THE TASK: Without including the pictures, copy each line below exactly as it reads.

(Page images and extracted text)

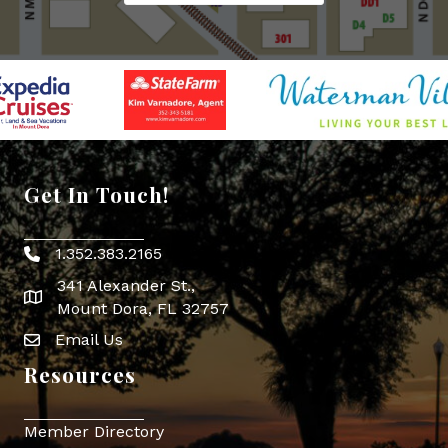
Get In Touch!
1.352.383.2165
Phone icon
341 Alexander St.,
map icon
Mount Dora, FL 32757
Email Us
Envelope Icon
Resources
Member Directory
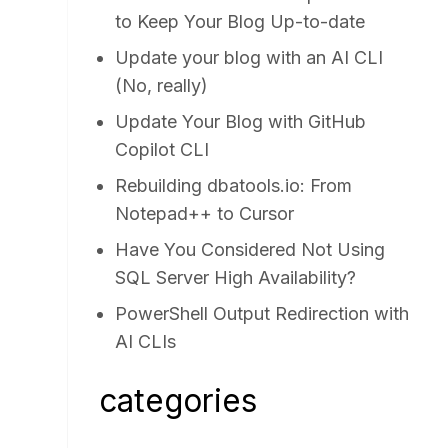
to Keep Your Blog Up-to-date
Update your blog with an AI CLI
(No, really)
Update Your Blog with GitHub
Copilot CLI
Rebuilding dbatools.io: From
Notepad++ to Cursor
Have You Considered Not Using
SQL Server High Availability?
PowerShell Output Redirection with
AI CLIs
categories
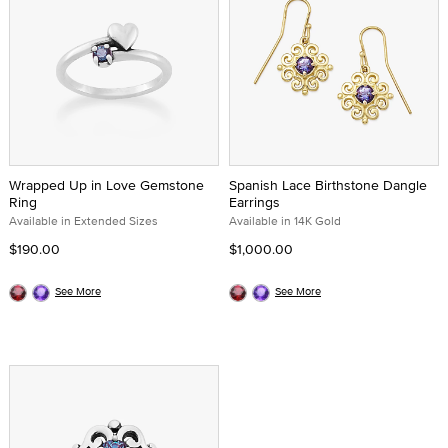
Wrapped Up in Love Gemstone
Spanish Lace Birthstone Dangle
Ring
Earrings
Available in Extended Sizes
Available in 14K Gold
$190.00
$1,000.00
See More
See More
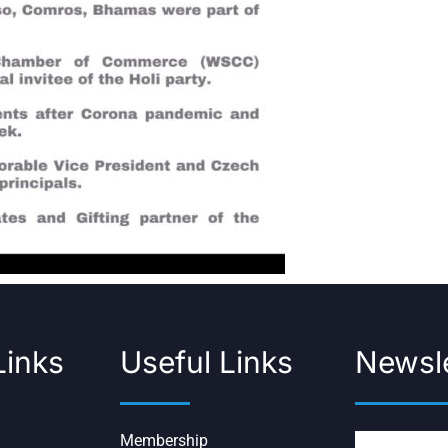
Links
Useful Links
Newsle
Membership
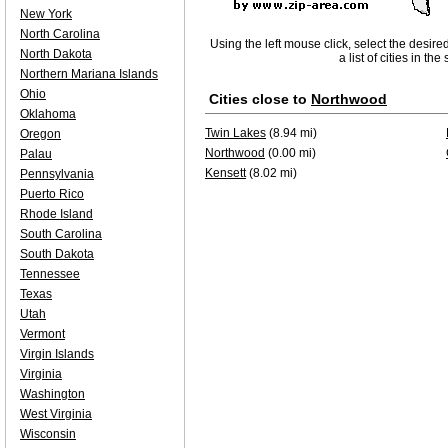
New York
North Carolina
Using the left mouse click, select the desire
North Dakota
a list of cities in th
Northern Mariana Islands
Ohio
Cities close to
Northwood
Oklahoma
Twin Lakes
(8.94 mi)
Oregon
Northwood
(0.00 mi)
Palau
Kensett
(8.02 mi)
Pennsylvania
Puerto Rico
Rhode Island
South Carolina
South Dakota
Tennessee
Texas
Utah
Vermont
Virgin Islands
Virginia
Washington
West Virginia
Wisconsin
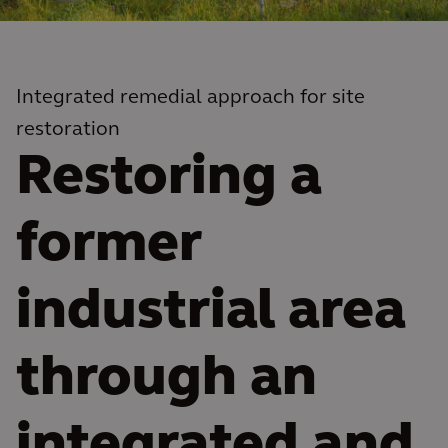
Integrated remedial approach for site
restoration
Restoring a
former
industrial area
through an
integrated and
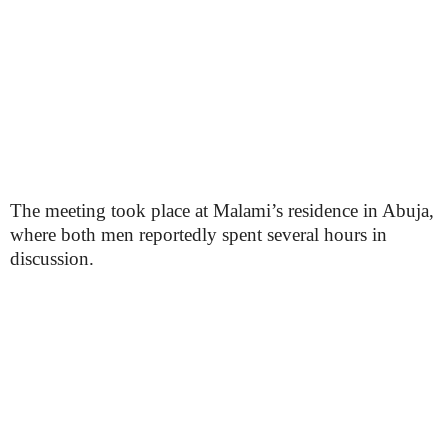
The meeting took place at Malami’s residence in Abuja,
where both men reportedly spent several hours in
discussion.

SOLUTION FOR THIS PROBLEM:
Get In Touch!
1.352.383.2165
Phone icon
341 Alexander St.,
map icon
Mount Dora, FL 32757
Email Us
Envelope Icon
Resources
Member Directory
to Keep Your Blog Up-to-date
Update your blog with an AI CLI
(No, really)
Update Your Blog with GitHub
Copilot CLI
Rebuilding dbatools.io: From
Notepad++ to Cursor
Have You Considered Not Using
SQL Server High Availability?
PowerShell Output Redirection with
AI CLIs
categories
Wrapped Up in Love Gemstone
Spanish Lace Birthstone Dangle
Ring
Earrings
Available in Extended Sizes
Available in 14K Gold
$190.00
$1,000.00
See More
See More
Links
Useful Links
Newsle
Membership
New York
North Carolina
Using the left mouse click, select the desire
North Dakota
a list of cities in th
Northern Mariana Islands
Ohio
Cities close to
Northwood
Oklahoma
Twin Lakes
(8.94 mi)
Oregon
Northwood
(0.00 mi)
Palau
Kensett
(8.02 mi)
Pennsylvania
Puerto Rico
Rhode Island
South Carolina
South Dakota
Tennessee
Texas
Utah
Vermont
Virgin Islands
Virginia
Washington
West Virginia
Wisconsin
Integrated remedial approach for site
restoration
Restoring a
former
industrial area
through an
integrated and
The meeting took place at Malami’s residence in Abuja,
where both men reportedly spent several hours in
discussion.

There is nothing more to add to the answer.